Und was ist mit der Aussage Steiners, die Lebensmittel würden gegen Ende das zwanzigsten Jahrhunderts so degeneriert sein, dass sie den Menschen nicht mehr ausreichend ernähren?
Die heutigen Menschen leiden unter Nervosität, Schnelllebigkeit, sind anfällig im Nerven-Sinnes-Bereich, andere leiden unter Allergien, Rheuma, haben Probleme im Stoffwechsel bis hin zu Krebserkrankungen. In diesen Bereichen ist durchaus eine Neuorientierung im Lebensstil mit Auswirkungen auf Nahrungs- und Lebensgewohnheiten notwendig. Auch die Weiterentwicklung des Menschen, der Kultur, fordert eine Weiterentwicklung unserer Lebensmittel. Das muss Hand in Hand gehen. Neue Ideen und Initiativen sind daher gefragt.

Wie in der Herstellung von Öko-Lebensmitteln mit diesen Fragen umgegangen werden kann, soll die Tagung "Nahrung ergänzen? Sinnvolle Lebensmittel" am 25. Oktober klären. (s. Demeter aktuell S. 57).
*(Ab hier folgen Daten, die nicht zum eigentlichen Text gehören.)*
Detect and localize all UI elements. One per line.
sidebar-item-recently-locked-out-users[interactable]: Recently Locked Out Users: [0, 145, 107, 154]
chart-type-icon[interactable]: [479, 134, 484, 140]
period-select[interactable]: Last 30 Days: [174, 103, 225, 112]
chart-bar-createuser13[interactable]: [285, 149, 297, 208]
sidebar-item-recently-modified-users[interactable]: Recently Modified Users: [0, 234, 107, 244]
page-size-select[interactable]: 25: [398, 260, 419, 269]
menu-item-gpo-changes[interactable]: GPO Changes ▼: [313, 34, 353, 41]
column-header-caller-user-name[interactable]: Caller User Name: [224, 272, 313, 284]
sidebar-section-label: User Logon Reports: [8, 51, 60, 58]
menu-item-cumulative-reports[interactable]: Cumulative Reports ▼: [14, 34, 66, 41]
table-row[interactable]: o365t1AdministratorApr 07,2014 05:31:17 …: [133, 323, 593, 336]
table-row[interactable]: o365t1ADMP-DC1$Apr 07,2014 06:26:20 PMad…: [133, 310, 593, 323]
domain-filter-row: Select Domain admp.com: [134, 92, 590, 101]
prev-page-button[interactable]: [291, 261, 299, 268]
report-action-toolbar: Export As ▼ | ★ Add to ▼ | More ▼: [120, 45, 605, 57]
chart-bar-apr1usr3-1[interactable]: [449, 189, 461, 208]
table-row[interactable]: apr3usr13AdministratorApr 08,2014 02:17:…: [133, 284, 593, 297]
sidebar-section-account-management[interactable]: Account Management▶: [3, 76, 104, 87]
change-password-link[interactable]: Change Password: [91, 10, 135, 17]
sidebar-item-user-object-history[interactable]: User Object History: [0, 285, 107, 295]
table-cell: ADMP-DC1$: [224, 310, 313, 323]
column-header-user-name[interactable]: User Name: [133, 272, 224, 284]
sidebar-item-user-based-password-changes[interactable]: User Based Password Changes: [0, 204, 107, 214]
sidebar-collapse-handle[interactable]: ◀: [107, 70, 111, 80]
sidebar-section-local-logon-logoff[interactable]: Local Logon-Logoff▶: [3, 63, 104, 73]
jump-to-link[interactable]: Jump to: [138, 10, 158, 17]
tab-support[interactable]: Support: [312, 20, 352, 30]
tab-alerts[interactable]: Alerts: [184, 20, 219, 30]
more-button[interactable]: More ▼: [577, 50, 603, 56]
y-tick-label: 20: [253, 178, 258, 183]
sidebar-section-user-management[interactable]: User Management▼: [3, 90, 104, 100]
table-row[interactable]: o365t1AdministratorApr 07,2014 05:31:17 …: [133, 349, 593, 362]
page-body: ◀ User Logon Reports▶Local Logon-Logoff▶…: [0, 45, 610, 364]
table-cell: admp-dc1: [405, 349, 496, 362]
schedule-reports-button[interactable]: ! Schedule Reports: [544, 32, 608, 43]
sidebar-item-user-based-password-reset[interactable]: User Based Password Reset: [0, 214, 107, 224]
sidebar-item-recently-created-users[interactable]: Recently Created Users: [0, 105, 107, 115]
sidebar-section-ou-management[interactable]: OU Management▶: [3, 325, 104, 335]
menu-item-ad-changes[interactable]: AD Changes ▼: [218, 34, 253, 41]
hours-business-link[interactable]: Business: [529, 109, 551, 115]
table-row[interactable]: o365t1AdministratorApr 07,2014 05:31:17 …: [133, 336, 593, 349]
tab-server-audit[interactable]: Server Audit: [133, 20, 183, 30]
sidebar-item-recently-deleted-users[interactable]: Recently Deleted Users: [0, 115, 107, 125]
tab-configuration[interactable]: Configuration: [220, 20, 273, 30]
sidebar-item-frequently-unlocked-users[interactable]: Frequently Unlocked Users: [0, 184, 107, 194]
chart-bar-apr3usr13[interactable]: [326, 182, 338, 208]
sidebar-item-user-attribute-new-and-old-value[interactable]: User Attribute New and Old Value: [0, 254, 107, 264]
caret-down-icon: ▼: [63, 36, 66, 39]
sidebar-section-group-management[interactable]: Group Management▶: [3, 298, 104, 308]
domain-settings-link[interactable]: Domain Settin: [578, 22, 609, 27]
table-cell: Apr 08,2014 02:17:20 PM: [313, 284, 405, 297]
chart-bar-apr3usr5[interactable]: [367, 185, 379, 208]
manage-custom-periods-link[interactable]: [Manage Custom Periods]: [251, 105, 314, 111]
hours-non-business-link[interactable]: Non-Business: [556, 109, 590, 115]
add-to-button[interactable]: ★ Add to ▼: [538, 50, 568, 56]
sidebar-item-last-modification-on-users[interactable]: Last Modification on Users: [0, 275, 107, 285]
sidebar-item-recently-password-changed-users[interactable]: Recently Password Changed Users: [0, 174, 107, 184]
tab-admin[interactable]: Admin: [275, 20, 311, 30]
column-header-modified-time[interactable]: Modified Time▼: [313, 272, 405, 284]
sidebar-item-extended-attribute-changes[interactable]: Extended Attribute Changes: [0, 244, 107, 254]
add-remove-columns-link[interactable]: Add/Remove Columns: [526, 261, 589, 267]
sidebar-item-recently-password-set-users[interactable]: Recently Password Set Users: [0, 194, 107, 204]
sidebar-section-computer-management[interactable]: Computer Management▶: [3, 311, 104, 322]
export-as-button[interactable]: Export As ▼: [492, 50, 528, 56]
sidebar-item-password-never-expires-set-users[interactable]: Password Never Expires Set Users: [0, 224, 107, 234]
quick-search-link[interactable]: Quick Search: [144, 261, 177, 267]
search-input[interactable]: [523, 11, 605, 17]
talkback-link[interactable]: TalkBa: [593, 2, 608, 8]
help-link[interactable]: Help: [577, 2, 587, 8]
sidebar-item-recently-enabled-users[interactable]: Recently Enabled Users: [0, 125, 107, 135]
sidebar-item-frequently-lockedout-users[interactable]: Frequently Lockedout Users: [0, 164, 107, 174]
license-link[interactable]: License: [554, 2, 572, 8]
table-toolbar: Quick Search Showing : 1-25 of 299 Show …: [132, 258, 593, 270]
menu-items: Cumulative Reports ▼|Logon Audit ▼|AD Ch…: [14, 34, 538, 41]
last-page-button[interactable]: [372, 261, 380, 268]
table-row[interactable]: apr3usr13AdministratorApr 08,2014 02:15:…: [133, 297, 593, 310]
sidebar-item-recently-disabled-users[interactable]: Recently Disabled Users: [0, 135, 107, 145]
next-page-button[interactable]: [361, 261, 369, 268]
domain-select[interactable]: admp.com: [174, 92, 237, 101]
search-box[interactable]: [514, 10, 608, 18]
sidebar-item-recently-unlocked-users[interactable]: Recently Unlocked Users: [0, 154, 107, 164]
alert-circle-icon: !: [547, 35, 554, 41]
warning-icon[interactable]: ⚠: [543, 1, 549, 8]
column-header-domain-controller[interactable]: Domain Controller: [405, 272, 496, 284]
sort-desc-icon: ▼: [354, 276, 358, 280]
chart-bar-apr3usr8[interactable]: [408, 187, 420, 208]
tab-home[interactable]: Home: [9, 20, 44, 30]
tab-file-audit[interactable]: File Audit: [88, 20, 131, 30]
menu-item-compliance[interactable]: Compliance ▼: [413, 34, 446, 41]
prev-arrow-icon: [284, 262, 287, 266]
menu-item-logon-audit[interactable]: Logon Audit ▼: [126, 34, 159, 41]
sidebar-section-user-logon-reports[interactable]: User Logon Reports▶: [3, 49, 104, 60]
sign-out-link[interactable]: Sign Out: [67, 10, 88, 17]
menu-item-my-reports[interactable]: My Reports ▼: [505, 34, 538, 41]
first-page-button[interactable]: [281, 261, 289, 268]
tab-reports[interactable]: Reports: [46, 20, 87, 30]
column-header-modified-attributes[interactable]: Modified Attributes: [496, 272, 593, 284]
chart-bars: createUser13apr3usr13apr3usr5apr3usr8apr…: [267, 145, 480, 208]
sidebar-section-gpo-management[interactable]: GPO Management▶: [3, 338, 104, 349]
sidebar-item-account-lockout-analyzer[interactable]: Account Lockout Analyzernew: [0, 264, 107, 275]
Näheres: Demeter-Marktforum, Dr. Jasmin Peschke, Brandschneise 2, 64295 Darmstadt, Fax 06155 - 8469-11

 

Lebensmittel werden als funktionell bezeichnet, wenn sie Inhaltsstoffe enthalten, die über eine gezielte positive Beeinflussung von Körperfunktionen zu einer Verbesserung der Gesundheit führen.
Nahrungsergänzungsmittel sind Lebensmittel, die einen oder mehrere Nährstoffe in konzentrierter Form enthalten und eine lebensmitteluntypische Form (Tablette, Kapseln etc.) aufweisen. Sie sollen überwiegend der Versorgung mit Mikronährstoffen dienen (Vitamine, Mineralstoffe, Spurenelemente).